Se estaba celebrando una fiesta que Collins no esperaba. Pudo ver al vicepresidente Loomis, al senador Hilliard y a su mujer, a la secretaria del presidente, señorita Ledger, y al secretario de Asignaciones, Nichols. Después, junto a los sillones Luis XVI que había a ambos lados de la chimenea, vio a Karen conversando con el presidente Wadsworth.

Karen se percató de su presencia y, apartándose del presidente, cruzó corriendo el salón y se arrojó en sus brazos.

– Te quiero, te quiero -dijo llorando-. Oh, Chris…

Collins observó por encima del hombro de su mujer que el presidente estaba acercándose. Se separó de Karen y se adelantó para saludar al presidente. En el rostro de éste se observaba una extraña expresión, una expresión que Collins no pudo dejar. de relacionar con la de Lázaro resucitado.

– Chris -dijo el presidente ceremoniosamente, estrechándole la mano con sincera cordialidad-. No tengo palabras para agradecerle que me haya salvado la vida y haya salvado la vida de toda nuestra nación. -El presidente sacudió la cabeza.- Fui un necio. Ahora puedo decirlo. Perdóneme. Estaba muy desorientado. Me parece que cuando se teme perder una batalla, se aferra uno a cualquier excusa y no se da cuenta de que ya está metido en ella. -El presidente esbozó una sonrisa.- Pero esta batalla no se ha perdido, porque la caballería ha llegado a tiempo. -Escudriñó el rostro de Collins.- ¿Se ha enterado de lo de Vernon Tynan?

– Sí. Lamento que haya tenido que terminar así.

– En el transcurso de estos últimos meses no debía de estar en sus cabales. De otro modo, no se le hubiera ocurrido semejante barbaridad. Menos mal que usted no cejó en su empeño. Jamás podré pagarle la deuda que he contraído con usted. Si puedo hacer algo…

– Puede usted hacer dos cosas -dijo Collins sin andarse con rodeos.

– Dígame de qué se trata.

– Hay un hombre a quien, al igual que en su caso, es necesario resucitar de entre los muertos. Ha desempeñado un importante papel y le ha ayudado a usted. Quisiera que ahora le ayudara a él. Deseo que le conceda el perdón presidencial y que le devuelva su buen nombre.

– Prepáreme el decreto y lo firmaré. ¿Cuál es la segunda cosa?

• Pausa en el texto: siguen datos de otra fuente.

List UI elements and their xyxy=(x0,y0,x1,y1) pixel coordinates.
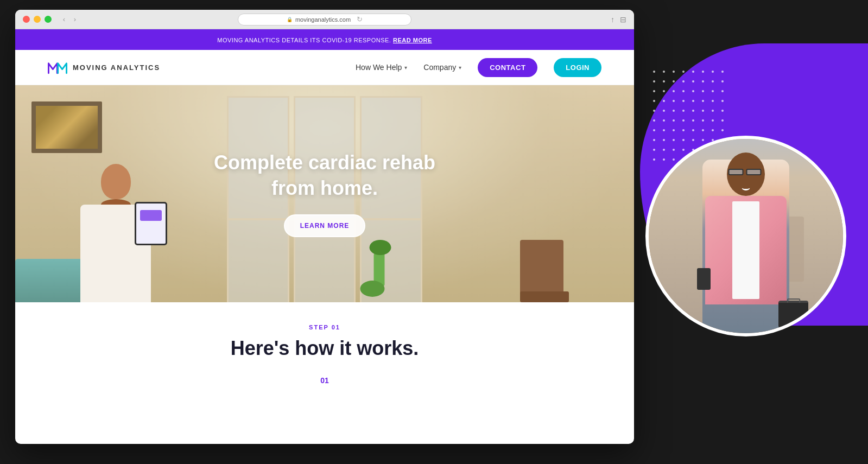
decorative-dot xyxy=(721,129,724,131)
decorative-dot xyxy=(712,100,714,102)
decorative-dot xyxy=(663,80,665,82)
decorative-dot xyxy=(692,110,694,112)
address-bar[interactable]: 🔒 movinganalytics.com ↻ xyxy=(238,14,411,26)
decorative-dot xyxy=(673,80,675,82)
banner-text: MOVING ANALYTICS DETAILS ITS COVID-19 RE… xyxy=(217,37,432,43)
login-button[interactable]: LOGIN xyxy=(554,58,601,77)
logo[interactable]: MOVING ANALYTICS xyxy=(48,59,160,75)
decorative-dot xyxy=(692,100,694,102)
plant xyxy=(367,253,391,302)
section-title: Here's how it works. xyxy=(48,337,601,360)
decorative-dot xyxy=(673,71,675,73)
section-number: 01 xyxy=(48,376,601,385)
hero-title: Complete cardiac rehab from home. xyxy=(214,150,435,201)
chevron-down-icon: ▾ xyxy=(459,65,461,71)
decorative-dot xyxy=(702,80,704,82)
decorative-dot xyxy=(721,100,724,102)
decorative-dot xyxy=(653,90,655,92)
decorative-dot xyxy=(663,119,665,122)
chair xyxy=(520,240,569,302)
decorative-dot xyxy=(663,129,665,131)
decorative-dot xyxy=(673,129,675,131)
decorative-dot xyxy=(712,80,714,82)
decorative-dot xyxy=(673,119,675,122)
logo-icon xyxy=(48,59,67,75)
decorative-dot xyxy=(692,129,694,131)
site-header: MOVING ANALYTICS How We Help ▾ Company ▾… xyxy=(15,50,634,85)
decorative-dot xyxy=(653,71,655,73)
decorative-dot xyxy=(682,80,685,82)
window-controls xyxy=(23,16,52,23)
url-text: movinganalytics.com xyxy=(295,16,351,23)
decorative-dot xyxy=(663,71,665,73)
decorative-dot xyxy=(721,80,724,82)
hero-content: Complete cardiac rehab from home. LEARN … xyxy=(214,150,435,237)
decorative-dot xyxy=(682,71,685,73)
decorative-dot xyxy=(663,90,665,92)
decorative-dot xyxy=(721,110,724,112)
share-icon[interactable]: ↑ xyxy=(611,15,614,24)
chevron-down-icon: ▾ xyxy=(404,65,407,71)
nav-company[interactable]: Company ▾ xyxy=(423,63,461,72)
decorative-dot xyxy=(682,100,685,102)
close-button[interactable] xyxy=(23,16,30,23)
decorative-dot xyxy=(682,110,685,112)
decorative-dot xyxy=(721,119,724,122)
lower-section: STEP 01 Here's how it works. 01 xyxy=(15,302,634,396)
decorative-dot xyxy=(663,100,665,102)
minimize-button[interactable] xyxy=(34,16,41,23)
titlebar: ‹ › 🔒 movinganalytics.com ↻ ↑ ⊟ xyxy=(15,10,634,29)
decorative-dot xyxy=(653,119,655,122)
nav-buttons: ‹ › xyxy=(59,15,80,24)
decorative-dot xyxy=(653,100,655,102)
decorative-dot xyxy=(653,80,655,82)
decorative-dot xyxy=(673,100,675,102)
navigation: How We Help ▾ Company ▾ CONTACT LOGIN xyxy=(356,58,601,77)
decorative-dot xyxy=(712,90,714,92)
learn-more-button[interactable]: LEARN MORE xyxy=(284,214,366,237)
decorative-dot xyxy=(702,71,704,73)
nav-how-we-help[interactable]: How We Help ▾ xyxy=(356,63,407,72)
decorative-dot xyxy=(692,71,694,73)
covid-banner: MOVING ANALYTICS DETAILS ITS COVID-19 RE… xyxy=(15,29,634,50)
decorative-dot xyxy=(692,119,694,122)
logo-text: MOVING ANALYTICS xyxy=(73,63,160,72)
decorative-dot xyxy=(702,119,704,122)
browser-window: ‹ › 🔒 movinganalytics.com ↻ ↑ ⊟ MOVING A… xyxy=(15,10,634,444)
decorative-dot xyxy=(692,80,694,82)
forward-button[interactable]: › xyxy=(70,15,80,24)
decorative-dot xyxy=(721,71,724,73)
contact-button[interactable]: CONTACT xyxy=(478,58,537,77)
lock-icon: 🔒 xyxy=(287,17,293,22)
decorative-dot xyxy=(712,110,714,112)
decorative-dot xyxy=(682,119,685,122)
decorative-dot xyxy=(682,129,685,131)
decorative-dot xyxy=(712,71,714,73)
refresh-icon[interactable]: ↻ xyxy=(357,15,363,23)
decorative-dot xyxy=(702,100,704,102)
step-label: STEP 01 xyxy=(48,324,601,330)
decorative-dot xyxy=(653,110,655,112)
tab-icon[interactable]: ⊟ xyxy=(620,15,626,24)
person-tablet xyxy=(80,158,151,302)
maximize-button[interactable] xyxy=(45,16,52,23)
decorative-dot xyxy=(682,90,685,92)
decorative-dot xyxy=(721,90,724,92)
decorative-dot xyxy=(702,110,704,112)
decorative-dot xyxy=(702,129,704,131)
decorative-dot xyxy=(692,90,694,92)
site-content: MOVING ANALYTICS DETAILS ITS COVID-19 RE… xyxy=(15,29,634,444)
toolbar-right: ↑ ⊟ xyxy=(611,15,626,24)
decorative-dot xyxy=(702,90,704,92)
circle-photo xyxy=(645,136,846,336)
decorative-dot xyxy=(673,110,675,112)
decorative-dot xyxy=(653,129,655,131)
decorative-dot xyxy=(673,90,675,92)
decorative-dot xyxy=(663,110,665,112)
hero-section: Complete cardiac rehab from home. LEARN … xyxy=(15,85,634,302)
decorative-dot xyxy=(712,119,714,122)
banner-link[interactable]: READ MORE xyxy=(393,37,432,43)
decorative-dot xyxy=(712,129,714,131)
back-button[interactable]: ‹ xyxy=(59,15,69,24)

– Lo peor ya ha pasado -dijo Collins-, pero seguimos enfrentándonos con el problema que dio lugar a esta insensata conspiración. El problema del crimen. La represión no será capaz de resolverlo. Tal como dijo un sabio, las hogueras encendidas no iluminan la oscuridad. Tiene que haber una mejor solución…

– Y la habrá -le interrumpió el presidente-. Esta vez vamos a hacerlo bien. En lugar de modificar la Ley de Derechos para resolver nuestros problemas, utilizaremos esta misma Ley de Derechos, como es debido. Mañana a primera hora nombraré una comisión especial, usted y Pierce formarán parte de ella, para que investigue las actividades del FBI, elimine todo lo que haya sido fruto de la influencia de Tynan y elabore una serie de medidas encaminadas a reestructurar la Oficina según unas nuevas normas. Tras lo cual, Chris, tengo el propósito de reunirme con usted para discutir un nuevo programa de medidas económicas y sociales que terminen con la ilegalidad y la criminalidad. Vamos a hacer algo efectivo. Hemos pasado por un momento de peligro, pero ahora vamos a conservar nuestra democracia.

– Muchas gracias, señor presidente -dijo Collins asintiendo-. Mire -añadió vacilando-, durante el viaje de regreso he estado pensando que en Argo City un amigo mío dijo que, cuando el fascismo llegue a los Estados Unidos, será porque los ciudadanos norteamericanos habrán votado a su favor. Esta vez estuvieron a punto de hacerlo. Ahora que saben todo lo que deben saber, quizá no vuelvan jamás a estar tan cerca de ello, Y tal vez nosotros podamos ayudarles a recordar esta lección.

– Lo haremos. Se lo prometo. Vamos a resolver lo que humanamente sea posible resolver. -El presidente tomó a Collins del brazo.- Pero esta noche, no. -Hizo señas a Karen para que se acercara.- Esta noche vamos a brindar por el futuro. Es posible que nos tomemos dos y hasta tres copas. Y veremos la película del último programa de televisión. Descansemos una hora (este lujo, por lo menos, nos lo podemos permitir) antes de reanudar nuestro trabajo.